A Short Guide to Reviewing ZOOKEEPER-368:
Below are some notes to help the reviewer make sense of ZOOKEEPER-368, the Observers patch. Only selected diffs are included - other changes are hopefully reasonably self-explanatory.
Configuration
QuorumPeerConfig.java
Configuration changes are mainly in QuorumPeerConfig.java:
+ protected final HashMap<Long,QuorumServer> observers = + new HashMap<Long, QuorumServer>();
We must keep track of which servers are Followers and which are Observers so that quorums can be constructed only from voting members. This HashMap mimics the servers HashMap, and is combined with servers after quorum construction.
+ protected LearnerType peerType = LearnerType.PARTICIPANT;
Keep track of the type of the QuorumServer (peerType can be renamed to learnerType).
+ } else if (key.equals("peerType")) { + if (value.toLowerCase().equals("observer")) { + peerType = LearnerType.OBSERVER; + } else if (value.toLowerCase().equals("participant")) { + peerType = LearnerType.PARTICIPANT; + } else + { + throw new ConfigException("Unrecognised peertype: " + value); + }
peerType=observer is the way to configure a node as an Observer. This code pulls this in.
+ if ((parts.length != 2) && (parts.length != 3) && (parts.length !=4)) { LOG.error(value - + " does not have the form host:port or host:port:port"); + + " does not have the form host:port or host:port:port " + + " or host:port:port:type");
We must also add a new form for the server specification to identify Observers so that they can be excluded from quorum construction.

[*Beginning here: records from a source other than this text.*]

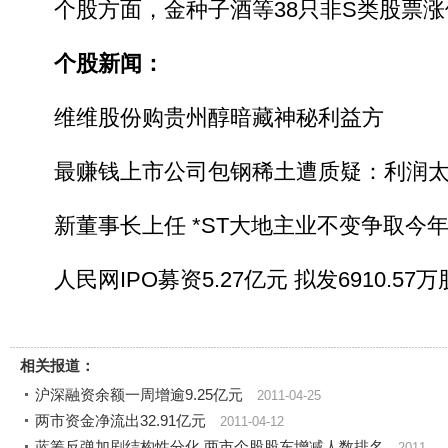
个股方面，金种子酒等38只非S类股票涨
个股新闻：
维维股份购贵州醇暗藏神秘利益方
最赚钱上市公司包钢稀土遭质疑：利润太
新董事长上任 *ST大地主业不变争取今
人民网IPO募资5.27亿元 拟发6910.57万
相关报道：
沪深融资余额一周增逾9.25亿元
2011-04-25
两市资金净流出32.91亿元
2011-04-12
蓝筹反弹加剧结构性分化 两市个股股东增减人数排名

+ } else if (parts.length == 4) { + InetSocketAddress electionAddr = new InetSocketAddress( + parts[0], Integer.parseInt(parts[2])); + LearnerType type = LearnerType.PARTICIPANT; + if (parts[3].toLowerCase().equals("observer")) { + type = LearnerType.OBSERVER; + observers.put(Long.valueOf(sid), new QuorumServer(sid, addr, + electionAddr,type)); + } else if (parts[3].toLowerCase().equals("participant")) { + type = LearnerType.PARTICIPANT; + servers.put(Long.valueOf(sid), new QuorumServer(sid, addr, + electionAddr,type)); + } else { + throw new ConfigException("Unrecognised peertype: " + value); + }
Note that if :observer is specified, the QuorumServer goes into the observers HashMap, otherwise it goes into servers.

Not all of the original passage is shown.